At work today, I wound up on the phone with a man stationed in Iraq, a site manager (whatever that may be). I never know what to say when hanging up with someone in that position. "Good luck" seems a little tacky, you know? So I just opt for my usual, just ignore this extra information altogether. They were about eight hours ahead of us. I think I ended up telling him to have a good evening twice. The hell am I supposed to say?
(How I often feel when having to deal with reality. We like Butters.)
I finished a book last week, Religious Literacy, the author of whom appeared not too long ago on The Daily Show. I thought, that's a book for me! Eh, not really. The first half was more about why our country is so ignorant about the history and essential backgrounds of the world's religions. It was vaguely interesting, it's just that I don't really care why. I mostly wanted the second half, which goes into the basic essentials of the major religions, things of which I know almost nothing, including Christianity. It was informative but I've already forgotten it all. Oh well. (It was in dictionary format, not too much in context usage, really...)

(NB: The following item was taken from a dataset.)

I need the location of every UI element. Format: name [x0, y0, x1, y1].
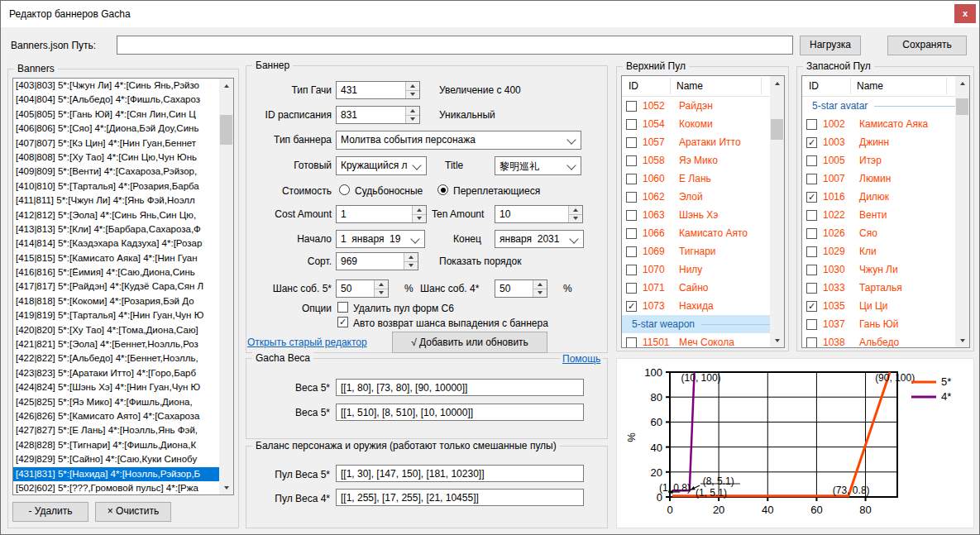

Then I attempted Paul Krugman's book The Great Unraveling, which made me feel like a moron. (Surprisingly, I found a clip of Mr. Krugman on The Colbert Report and he seemed very out of his element and not the least bit enjoying himself. Bizarre.)
I love Krugman's op-ed columns I've read in the New York Times, but he's first and foremost an economist. This book was full of his essays and columns, but well, this was a book for someone who knew at least something about economics. It was a little bit like reading a book written entirely in Japanese; I just didn't have a chance. At least with Japanese I wouldn't feel like I was supposed to understand. I gave it about a fourth of the way in before saying fuck it.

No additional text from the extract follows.